Yesterday, we had two batches of false check alerts and a degradation of data ingest with a small amount of data loss. We had a new failure in our messaging infrastructure that caused familiar symptoms.
One node from our messaging infrastructure had a catastrophic failure leading to a degradation in check ingest, which caused the first set of false check alerts. We responded to this quickly by restarting the service on the node. The system appeared to stabilize, but the problematic node's service was unknowingly restarted into a degraded state. We found that it had lost permissions to its data directory, an unprecedented failure mode, which prevented the node from transmitting the data it was receiving downstream. This led to the second incident. We responded by removing the problematic node from the cluster, but it was not removed gracefully enough, which caused the second set of false check alerts. The data directory permission issue was ultimately fixed by stopping and starting the underlying EC2. Once fixed, we brought the node back online and backfilled its ingest data.
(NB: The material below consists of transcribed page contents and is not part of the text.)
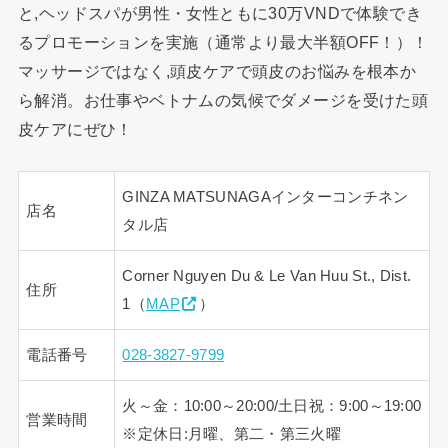
と,ヘッドスパが男性・女性ともに30万VNDで体験でき
るプロモーションを実施（通常より最大半額OFF！）！
マッサージではなく,頭皮ケアで頭皮のお悩みを根本か
ら解消。お仕事やベトナムの気候でダメージを受けた頭
皮ケアにぜひ！
GINZA MATSUNAGAインターコンチネン
店名
タル店
Corner Nguyen Du & Le Van Huu St., Dist.
住所
1（
MAP
）
電話番号
028-3827-9799
火～金：10:00～20:00/土日祝：9:00～19:00
営業時間
※定休日:月曜、第二・第三火曜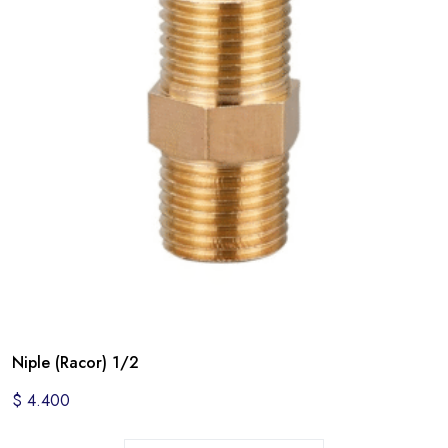
Niple (Racor) 1/2
$
4.400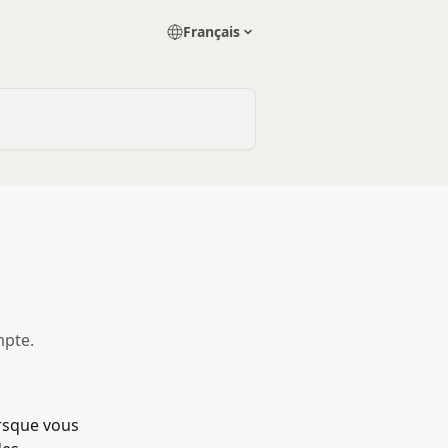
Français
mpte.
rsque vous 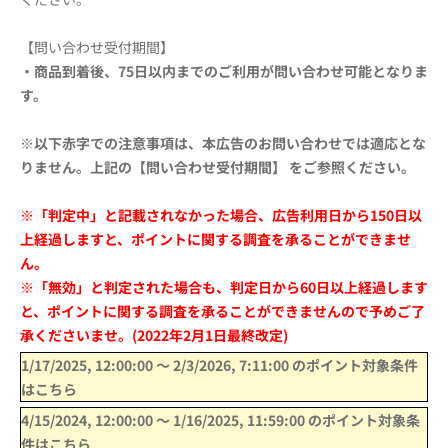
【問い合わせ受付期間】
・商品到着後、75日以内までのご利用が問い合わせ可能となりま
す。
※以下赤字での注意事項は、本広告のお問い合わせでは適応とな
りません。上記の【問い合わせ受付期間】 をご参照ください。
※「判定中」と記載されなかった場合、広告利用日から150日以
上経過しますと、ポイントに関する調査を承ることができませ
ん。
※「無効」と判定された場合も、判定日から60日以上経過します
と、ポイントに関する調査を承ることができませんので予めご了
承くださいませ。(2022年2月1日最終改定)
1/17/2025, 12:00:00
〜
2/3/2026, 7:11:00
のポイント対象条件
はこちら
4/15/2024, 12:00:00
〜
1/16/2025, 11:59:00
のポイント対象条
件はこちら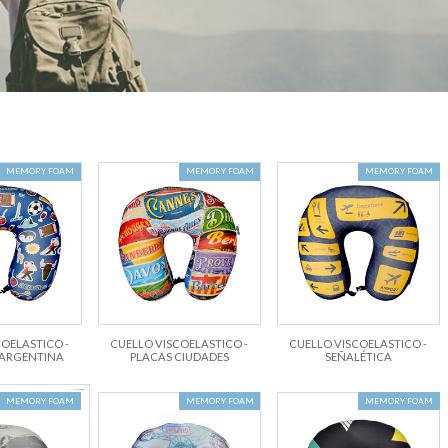
MEMORY FOAM
MEMORY FOAM
MEMORY FOAM
OELASTICO -
CUELLO VISCOELASTICO -
CUELLO VISCOELASTICO -
 ARGENTINA
PLACAS CIUDADES
SEÑALÉTICA
MEMORY FOAM
MEMORY FOAM
MEMORY FOAM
We recognize that, although the root cause of this issue is unique, the symptoms are not. The reliance on our messaging infrastructure is too high for our check ingest pipeline. We're taking drastic action after this incident by working around inevitable messaging infrastructure failures. Part of distributed computing is the expectation of failures and we plan to improve our ingestion pipeline in the near term to work around both known and unknown failures.